Task goal
Each line of the data below that holds the word "Policy" is to be reported in full.

Excerpted records
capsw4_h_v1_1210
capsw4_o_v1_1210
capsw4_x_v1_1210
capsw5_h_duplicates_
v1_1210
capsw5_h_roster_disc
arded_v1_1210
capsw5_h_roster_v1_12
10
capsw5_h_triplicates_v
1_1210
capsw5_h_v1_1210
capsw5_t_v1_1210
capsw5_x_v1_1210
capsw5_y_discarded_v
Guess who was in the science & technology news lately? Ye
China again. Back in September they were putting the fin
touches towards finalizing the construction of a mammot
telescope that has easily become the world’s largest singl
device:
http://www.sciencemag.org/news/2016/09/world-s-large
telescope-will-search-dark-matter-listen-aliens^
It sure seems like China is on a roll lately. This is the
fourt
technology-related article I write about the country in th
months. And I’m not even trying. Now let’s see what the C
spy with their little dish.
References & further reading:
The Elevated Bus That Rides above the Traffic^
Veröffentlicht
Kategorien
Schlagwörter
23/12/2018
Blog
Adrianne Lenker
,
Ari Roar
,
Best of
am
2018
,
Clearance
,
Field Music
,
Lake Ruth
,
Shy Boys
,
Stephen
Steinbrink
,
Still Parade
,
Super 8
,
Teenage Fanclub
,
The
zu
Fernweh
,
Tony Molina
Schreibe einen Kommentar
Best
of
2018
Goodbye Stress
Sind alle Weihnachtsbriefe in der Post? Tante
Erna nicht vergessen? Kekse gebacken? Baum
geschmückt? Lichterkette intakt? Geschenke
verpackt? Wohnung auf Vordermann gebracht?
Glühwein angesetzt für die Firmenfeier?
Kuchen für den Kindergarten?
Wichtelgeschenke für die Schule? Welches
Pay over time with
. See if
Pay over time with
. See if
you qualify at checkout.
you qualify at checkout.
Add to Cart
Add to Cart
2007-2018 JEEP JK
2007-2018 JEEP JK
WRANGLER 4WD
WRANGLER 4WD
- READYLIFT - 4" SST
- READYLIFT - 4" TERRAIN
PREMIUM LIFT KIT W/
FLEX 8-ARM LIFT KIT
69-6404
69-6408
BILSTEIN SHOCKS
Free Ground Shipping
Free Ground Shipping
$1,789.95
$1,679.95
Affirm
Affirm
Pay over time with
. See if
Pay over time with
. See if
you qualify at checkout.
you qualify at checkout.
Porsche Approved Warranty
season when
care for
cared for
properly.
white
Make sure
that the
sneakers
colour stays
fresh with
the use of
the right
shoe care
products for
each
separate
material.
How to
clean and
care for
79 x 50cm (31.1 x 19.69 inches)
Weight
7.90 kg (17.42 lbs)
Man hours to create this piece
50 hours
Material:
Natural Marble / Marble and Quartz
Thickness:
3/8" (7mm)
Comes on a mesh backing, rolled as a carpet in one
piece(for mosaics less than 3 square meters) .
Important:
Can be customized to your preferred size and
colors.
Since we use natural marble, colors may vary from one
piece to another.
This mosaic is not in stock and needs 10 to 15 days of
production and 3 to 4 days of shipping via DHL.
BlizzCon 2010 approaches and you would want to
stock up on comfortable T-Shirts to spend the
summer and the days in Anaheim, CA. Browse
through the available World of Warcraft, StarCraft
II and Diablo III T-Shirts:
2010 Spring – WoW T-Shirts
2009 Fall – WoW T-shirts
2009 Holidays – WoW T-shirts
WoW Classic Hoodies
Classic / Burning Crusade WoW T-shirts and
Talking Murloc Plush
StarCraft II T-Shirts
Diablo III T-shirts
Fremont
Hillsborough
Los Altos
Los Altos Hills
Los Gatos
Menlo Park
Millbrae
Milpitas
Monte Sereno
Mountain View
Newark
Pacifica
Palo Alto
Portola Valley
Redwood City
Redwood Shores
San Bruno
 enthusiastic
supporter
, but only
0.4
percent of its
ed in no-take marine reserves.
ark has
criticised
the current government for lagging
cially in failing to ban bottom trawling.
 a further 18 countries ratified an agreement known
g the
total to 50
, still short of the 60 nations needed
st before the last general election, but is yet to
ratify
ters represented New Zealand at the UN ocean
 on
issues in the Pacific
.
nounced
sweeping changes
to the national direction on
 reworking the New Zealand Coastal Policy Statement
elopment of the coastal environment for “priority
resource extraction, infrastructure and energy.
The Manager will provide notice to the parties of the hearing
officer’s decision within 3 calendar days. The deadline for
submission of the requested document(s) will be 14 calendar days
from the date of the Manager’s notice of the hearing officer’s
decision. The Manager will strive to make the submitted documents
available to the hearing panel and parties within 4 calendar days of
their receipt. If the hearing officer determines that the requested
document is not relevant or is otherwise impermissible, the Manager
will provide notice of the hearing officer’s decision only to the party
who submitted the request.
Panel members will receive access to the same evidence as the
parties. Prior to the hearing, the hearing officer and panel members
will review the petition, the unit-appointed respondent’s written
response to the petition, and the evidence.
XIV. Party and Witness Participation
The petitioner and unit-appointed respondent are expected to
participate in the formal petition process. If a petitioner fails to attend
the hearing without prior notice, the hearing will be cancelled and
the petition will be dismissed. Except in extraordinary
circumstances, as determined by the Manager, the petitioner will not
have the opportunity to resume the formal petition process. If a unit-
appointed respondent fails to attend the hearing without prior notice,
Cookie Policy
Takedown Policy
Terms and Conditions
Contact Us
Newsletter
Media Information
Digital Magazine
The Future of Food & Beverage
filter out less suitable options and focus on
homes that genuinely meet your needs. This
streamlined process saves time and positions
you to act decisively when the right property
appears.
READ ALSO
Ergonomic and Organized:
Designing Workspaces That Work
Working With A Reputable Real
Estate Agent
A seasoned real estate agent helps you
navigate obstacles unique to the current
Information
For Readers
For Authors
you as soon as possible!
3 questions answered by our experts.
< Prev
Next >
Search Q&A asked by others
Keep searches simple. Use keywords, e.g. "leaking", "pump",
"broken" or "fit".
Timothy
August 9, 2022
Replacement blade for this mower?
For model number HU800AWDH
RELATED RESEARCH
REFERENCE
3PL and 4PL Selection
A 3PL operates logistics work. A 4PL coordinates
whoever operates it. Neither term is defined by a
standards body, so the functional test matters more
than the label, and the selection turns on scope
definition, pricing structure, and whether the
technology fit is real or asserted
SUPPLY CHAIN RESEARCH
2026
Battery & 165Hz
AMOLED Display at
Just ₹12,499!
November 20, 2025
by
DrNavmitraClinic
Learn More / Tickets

Expected output
 reworking the New Zealand Coastal Policy Statement
Cookie Policy
Takedown Policy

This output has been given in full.